Closed Xijamk closed 11 months ago
I have encountered the same issue. When using the API to generate results with a fixed seed, the output differs from what is obtained through the web UI. The API's mask parameter was obtained by capturing network traffic using the browser's F12 developer tools, so I am certain that all the parameters are guaranteed to be 100% identical.
I have noticed that the results of the Controlnet preprocessor obtained through the API are inconsistent with those obtained through the web UI. This issue is likely the cause of the discrepancy.
Here are my parameters: { "pixel_perfect": false, "control_mode": 0, "module": "inpaint_only", "image": { "image": "...Image base64", "mask": "...Mask base64" }, "weight": 1, "model": "control_v11p_sd15_inpaint [ebff9138]", "enabled": false }
I have encountered the same issue. When using the API to generate results with a fixed seed, the output differs from what is obtained through the web UI. The API's mask parameter was obtained by capturing network traffic using the browser's F12 developer tools, so I am certain that all the parameters are guaranteed to be 100% identical.
I have noticed that the results of the Controlnet preprocessor obtained through the API are inconsistent with those obtained through the web UI. This issue is likely the cause of the discrepancy.
Here are my parameters: { "pixel_perfect": false, "control_mode": 0, "module": "inpaint_only", "image": { "image": "...Image base64", "mask": "...Mask base64" }, "weight": 1, "model": "control_v11p_sd15_inpaint [ebff9138]", "enabled": false }
@AIGC404 You have to set enabled: true
in your payload.
@Xijamk We have verified that API can completely reproduce the result from A1111. You can try use https://github.com/huchenlei/sd-webui-api-payload-display to dump out corresponding API payload from your A1111 runs.
Sorry, there seems to be an issue with the API demo parameters I provided earlier.
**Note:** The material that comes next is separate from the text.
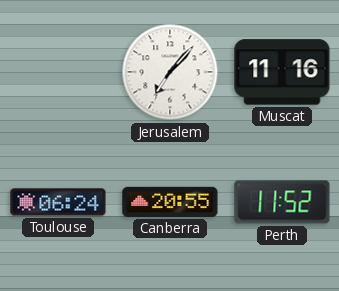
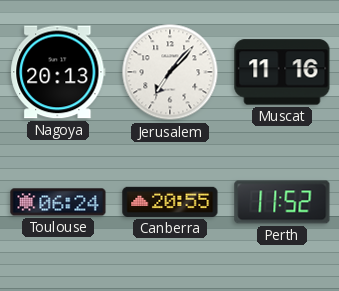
Nagoya: none -> 20:13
However, even after changing the "enabled" parameter to true, I'm still experiencing the same problem.
I'm certain that there is an issue, so I kindly request you, expert, to test and verify it. Additionally, you mentioned using "sd-webui-api-payload-display" to retrieve the API parameters, but the returned values include some that cannot be directly used and have extra parameters.
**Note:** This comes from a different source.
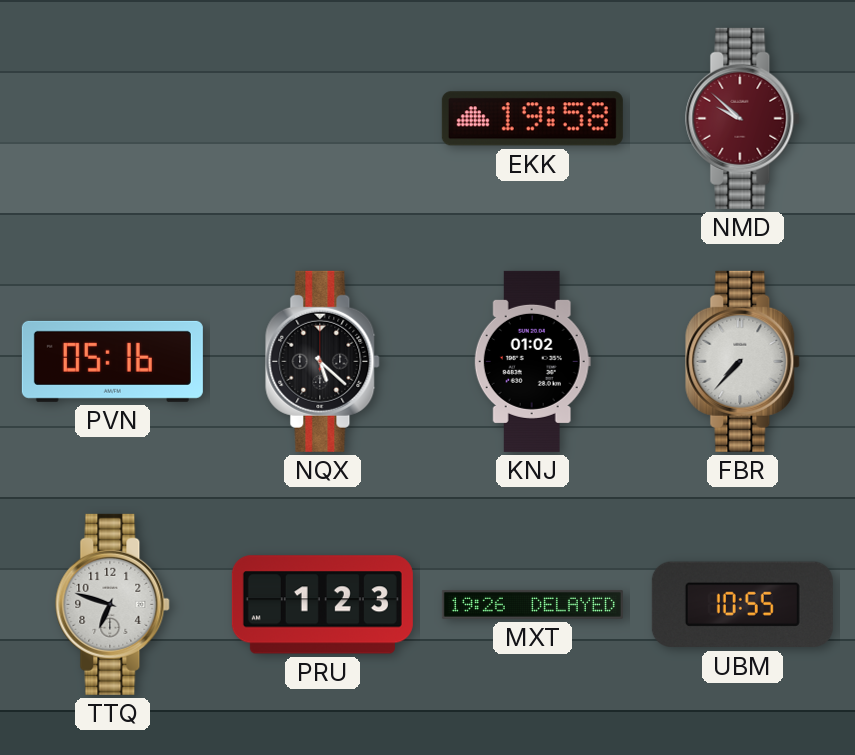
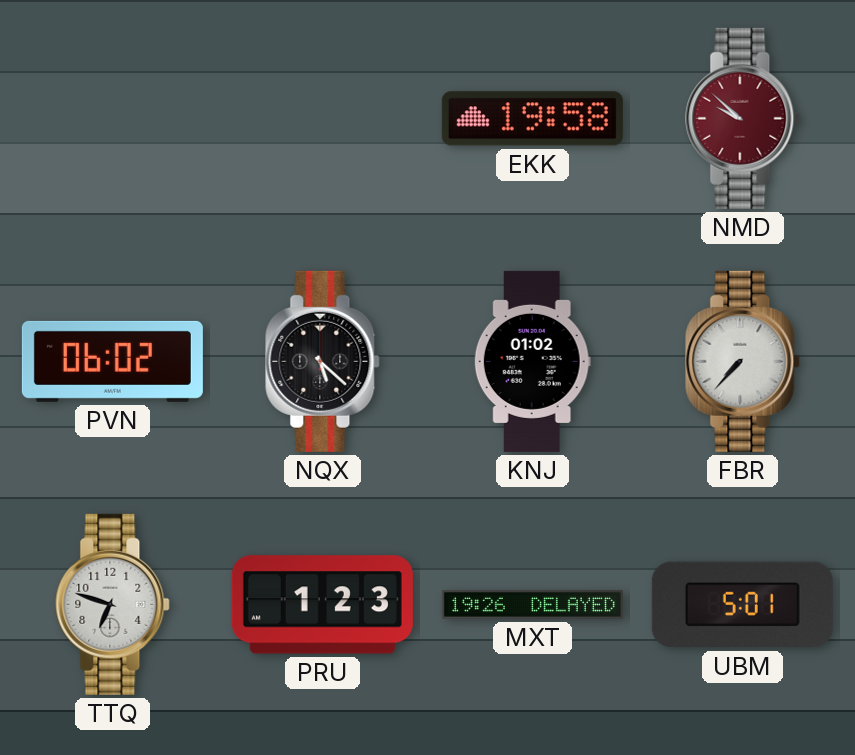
PVN: 05:16 -> 06:02
UBM: 10:55 -> 5:01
Here's a screenshot of the parameters for ControlNet:
And here's a screenshot of the webUI configuration:
Here is the file with the parameters. api-demo.zip
@huchenlei help me
@Xijamk We have verified that API can completely reproduce the result from A1111. You can try use https://github.com/huchenlei/sd-webui-api-payload-display to dump out corresponding API payload from your A1111 runs.
@huchenlei
If I try to copy-paste the api using that extension, I receive this error:
If I delete that, I keep receiving the same error about other fields (batch_images, input_mode, loopback, output_dir), and if I remove all of that, the API call completes, but the returned image is a random girl with closed eyes.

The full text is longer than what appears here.